The echo of his footsteps a level above, steady, then quickening, disappearing higher to where she could no longer hear them.
It wasn’t a full minute before they thundered down the stairs, the pace of them frantic as they moved from room to room above her.
Out back to the stairs. Down to the drawing room. The ballroom. The dining room. The respite room.
And still she couldn’t move.
The door to the study swung open with a thud and the footsteps stopped.
His breath heaving, Talen found her sitting behind his desk in the moonlight, instant fury on his face, his words thundering. “What in the hell are you thinking, Ness? I couldn’t find you—couldn’t find you and you were in here. Sitting in here the whole damn time?”
“Don’t yell at me.” She didn’t look up at him as her words came out measured and wooden against his anger.
He stormed into the room, his arm swinging in the air. “Your room. The terrace. That was the agreement. You promised.”
“Yes, well, I needed ink and a quill. I waited until twilight. Didn’t even light a candle. Then I snuck down here like a good little mouse that would never be found.”
“Why are you talking like that?” He took two more steps forward. “Look at me, Ness.
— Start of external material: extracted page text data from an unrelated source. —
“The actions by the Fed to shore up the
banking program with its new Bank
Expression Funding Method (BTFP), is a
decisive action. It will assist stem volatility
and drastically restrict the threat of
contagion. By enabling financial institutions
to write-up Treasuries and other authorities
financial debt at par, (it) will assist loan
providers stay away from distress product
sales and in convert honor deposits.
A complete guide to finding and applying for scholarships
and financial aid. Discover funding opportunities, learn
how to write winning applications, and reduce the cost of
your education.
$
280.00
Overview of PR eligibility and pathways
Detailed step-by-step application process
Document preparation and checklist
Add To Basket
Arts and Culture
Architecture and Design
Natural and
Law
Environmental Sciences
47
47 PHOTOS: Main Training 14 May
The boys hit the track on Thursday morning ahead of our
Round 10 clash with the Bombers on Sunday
Look at me.”
Her eyes slowly lifted to him. “How long have you had it?”
“Had what?”
She lifted the letter from her lap, dropping it onto the desk.
“Shit.”
Her eyes closed as she drew in a deep breath, then she stood, her knuckles landing on the desk as she lea
ned toward him, a bitter edge she couldn’t control lacing her rising voice. “How long have you had it?”
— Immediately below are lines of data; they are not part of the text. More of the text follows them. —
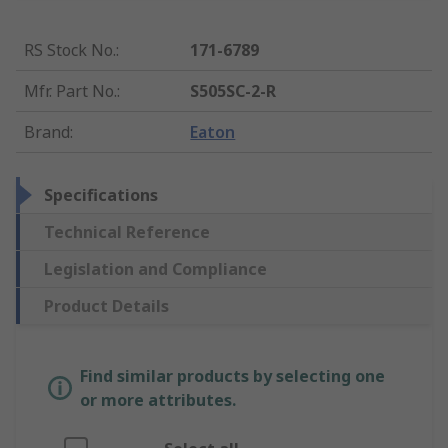
RS Stock No.
:
171-6789
Mfr. Part No.
:
S505SC-2-R
Brand
:
Eaton
Specifications
Technical Reference
Legislation and Compliance
Product Details
Find similar products by selecting one
or more attributes.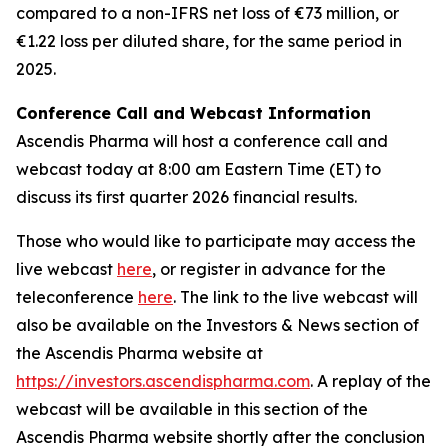
compared to a non-IFRS net loss of €73 million, or
€1.22 loss per diluted share, for the same period in
2025.
Conference Call and Webcast Information
Ascendis Pharma will host a conference call and
webcast today at 8:00 am Eastern Time (ET) to
discuss its first quarter 2026 financial results.
Those who would like to participate may access the
live webcast
here
, or register in advance for the
teleconference
here
. The link to the live webcast will
also be available on the Investors & News section of
the Ascendis Pharma website at
https://investors.ascendispharma.com
. A replay of the
webcast will be available in this section of the
Ascendis Pharma website shortly after the conclusion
He exhaled, straightening his spine as he glared at her. “Days. But that’s no reason to sca—”
“No reason to what? To scare you? I have been terrified of my husband finding me for almost a month—terrified. Every single day. Every hour. Terrified. And you knew this?” Her hand slammed down onto the letter. “You’ve known this for days? Days and you haven’t told me.”
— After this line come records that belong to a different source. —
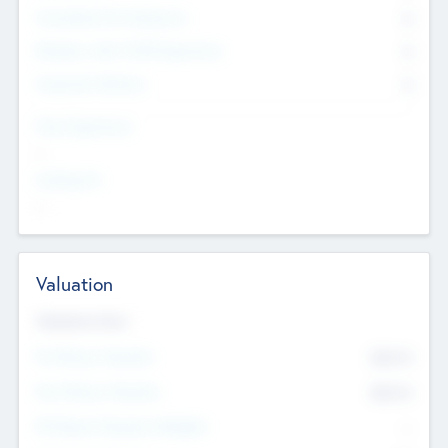
Consultants & Freelancers
0
Members with VC/PE Experience
0
Corporate Advisers
0
Team Experience
--
Looking For
--
Valuation
Valuations Now
Pre-Money Valuation
$54.7
K
Post Money Valuation
$54.7
K
P/E Based Valuation Multiplier
--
“You don’t understand, Ness.”
“What don’t I understand? That Juliet sent me a letter that you deemed you should open before me? That you deemed should be hidden from me? I trusted you, Talen. Trusted you when I had no reason to. I trusted you and this is what you do to me? What else are you keeping from me? I could have left days ago, but you’ve kept me here in a prison of your own design.”
Her right hand flew through the air. “Buy me off with a few books and treats and stars and I’ll just stay here, no questions asked?”
His left hand curled into a fist at his side. “You don’t understand.”
“What don’t I understand?”
“The men are still out there. The ones looking for you.” The words barked from his mouth, the ire in his voice palpable. “They’re still searching for you. We found one of them but not the other three. You think they got a letter from Juliet? You think someone told them Gilroy was dead and they wouldn’t get paid even if they managed to find you and bring you back to Whetland? They’re still after you, Ness. You’re still not safe.”
“But why not tell me?”
His voice notched louder. “You want me to talk about the danger you’re in? Talk about what men like this will do to you if they find you? They find you, they bring you back to Whetland, and I promise you that journey will not be pleasant for you. Men like this will abuse you to no end. You are nothing more than flesh to toy with as long as they have you in their possession.”
He moved around the desk and captured her face in his hands, his ice blue eyes intense in the shards of moonlight. “Is that what you wanted to hear? For me to add more fear into your eyes? There is already so much that haunts you why would I ever want to add more to it?”